INPUT MATERIAL:
╔══
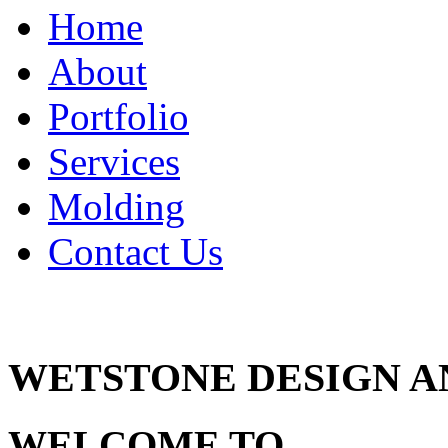
navigation
Home
About
Portfolio
Services
Molding
Contact Us
WETSTONE DESIGN 
WELCOME TO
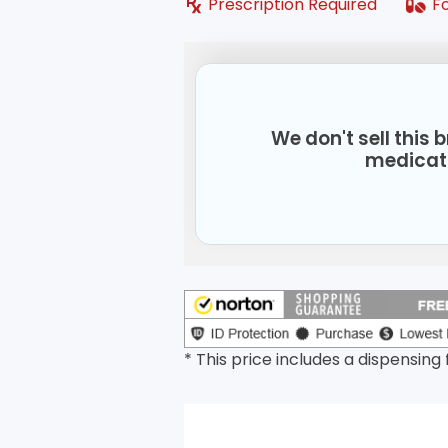
Prescription Required
F
We don't sell this
medicat
* This price includes a dispensing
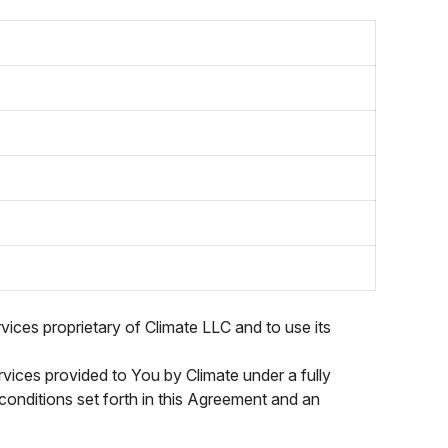
vices proprietary of Climate LLC and to use its
vices provided to You by Climate under a fully
 conditions set forth in this Agreement and an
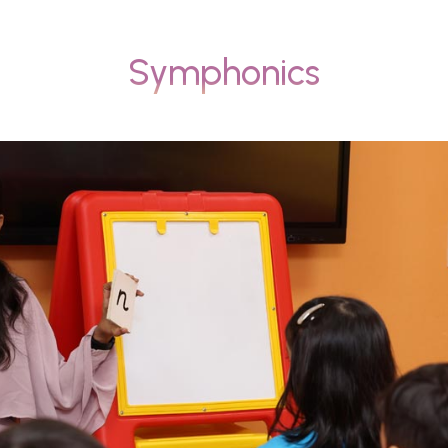
Symphonics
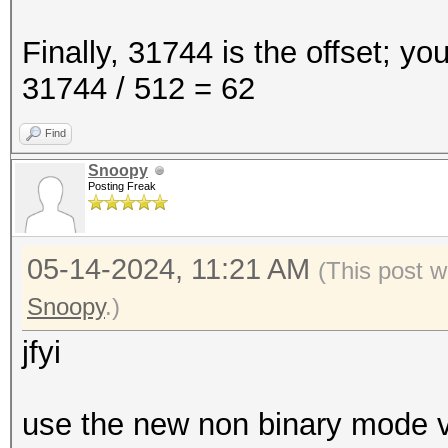
Finally, 31744 is the offset; yo
31744 / 512 = 62
Find
Snoopy
Posting Freak
05-14-2024, 11:21 AM
(This post w
Snoopy
.)
jfyi
use the new non binary mode ve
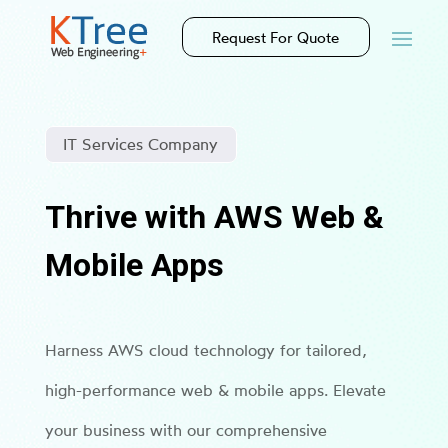
Request For Quote
IT Services Company
Thrive with AWS Web &
Mobile Apps
Harness AWS cloud technology for tailored,
high-performance web & mobile apps. Elevate
your business with our comprehensive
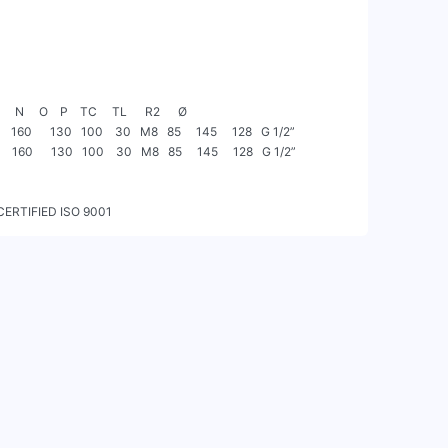
CERTIFIED ISO 9001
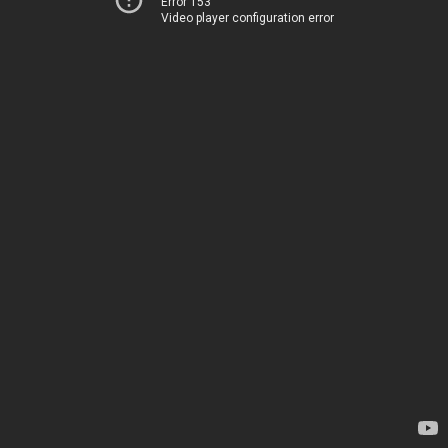
Error 153
Video player configuration error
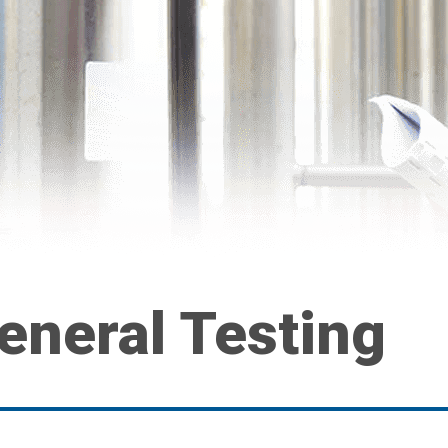
eneral Testing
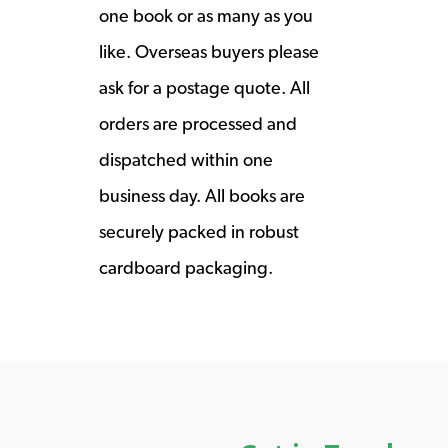
one book or as many as you
like. Overseas buyers please
ask for a postage quote. All
orders are processed and
dispatched within one
business day. All books are
securely packed in robust
cardboard packaging.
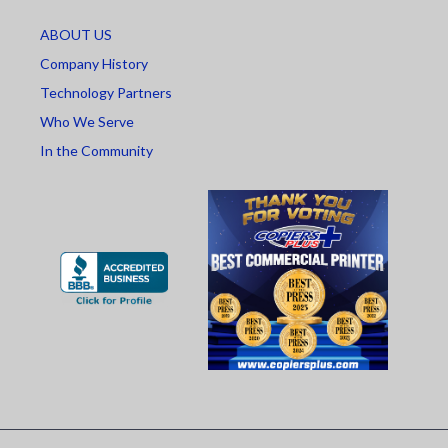
ABOUT US
Company History
Technology Partners
Who We Serve
In the Community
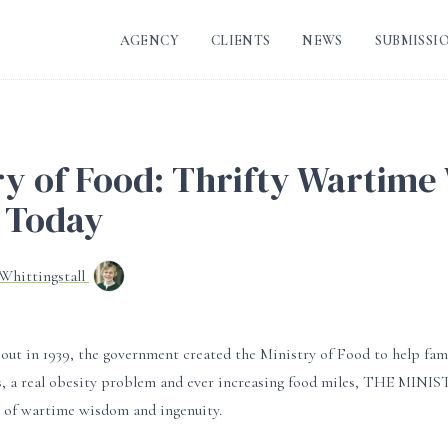
AGENCY
CLIENTS
NEWS
SUBMISSI
ry of Food: Thrifty Wartime
 Today
-Whittingstall
ut in 1939, the government created the Ministry of Food to help fami
es, a real obesity problem and ever increasing food miles, THE MIN
t of wartime wisdom and ingenuity.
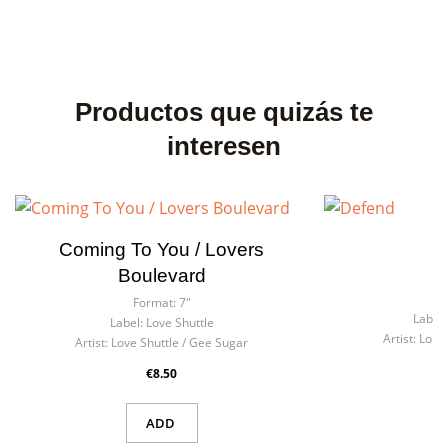
Productos que quizás te
interesen
Coming To You / Lovers
Boulevard
F
Format:
7"
Label:
Label:
Love Shuttle
Artist:
Lone
Artist:
Love Shuttle / Gee Sugar
€8.50
ADD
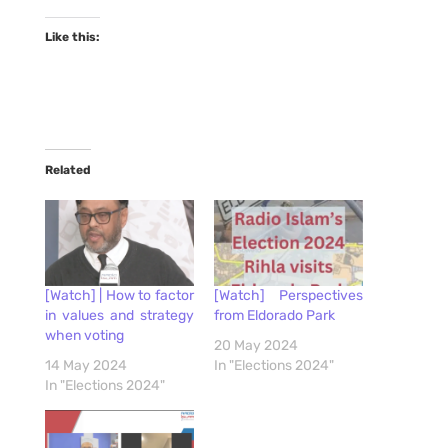
Like this:
Related
[Watch] | How to factor
[Watch] Perspectives
in values and strategy
from Eldorado Park
when voting
20 May 2024
14 May 2024
In "Elections 2024"
In "Elections 2024"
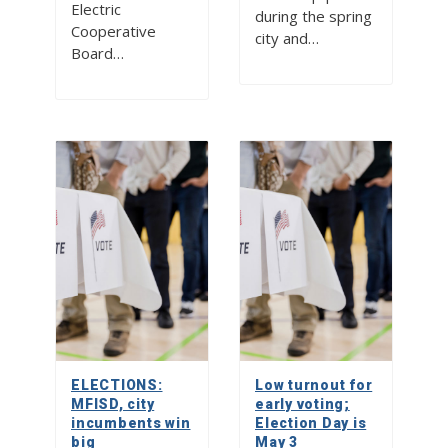
Electric
during the spring
Cooperative
city and…
Board…
ELECTIONS:
Low turnout for
MFISD, city
early voting;
incumbents win
Election Day is
big
May 3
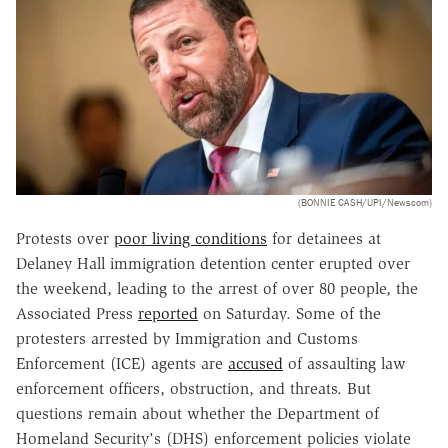
(BONNIE CASH/UPI/Newscom)
Protests over
poor living conditions
for detainees at
Delaney Hall immigration detention center erupted over
the weekend, leading to the arrest of over 80 people, the
Associated Press
reported
on Saturday. Some of the
protesters arrested by Immigration and Customs
Enforcement (ICE) agents are
accused
of assaulting law
enforcement officers, obstruction, and threats. But
questions remain about whether the Department of
Homeland Security's (DHS) enforcement policies violate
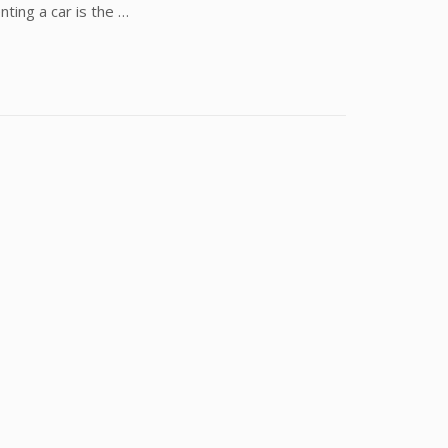
nting a car is the …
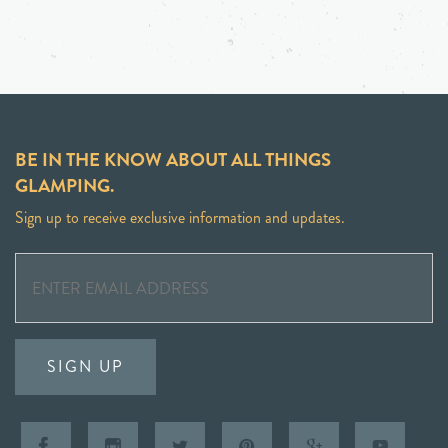
BE IN THE KNOW ABOUT ALL THINGS
GLAMPING.
Sign up to receive exclusive information and updates.
SIGN UP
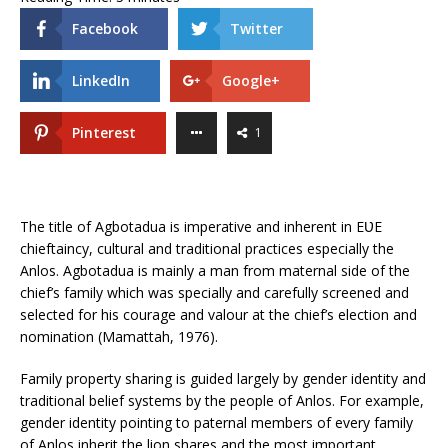
Facebook
Twitter
LinkedIn
Google+
Pinterest
1
The title of Agbotadua is imperative and inherent in EƲE
chieftaincy, cultural and traditional practices especially the
Anlos. Agbotadua is mainly a man from maternal side of the
chief’s family which was specially and carefully screened and
selected for his courage and valour at the chief’s election and
nomination (Mamattah, 1976).
Family property sharing is guided largely by gender identity and
traditional belief systems by the people of Anlos. For example,
gender identity pointing to paternal members of every family
of Anlos inherit the lion shares and the most important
╚══
ASSIGNED TASK: Above are records; write out the lines from the one with "Thrive with AWS Web &" down to the one with "orders are processed and", exactly, leaving the pictures out.

WORKED SOLUTION:
Thrive with AWS Web &
Mobile Apps
Harness AWS cloud technology for tailored,
high-performance web & mobile apps. Elevate
your business with our comprehensive
CERTIFIED ISO 9001
Error 153
Video player configuration error
eneral Testing
one book or as many as you
like. Overseas buyers please
ask for a postage quote. All
orders are processed and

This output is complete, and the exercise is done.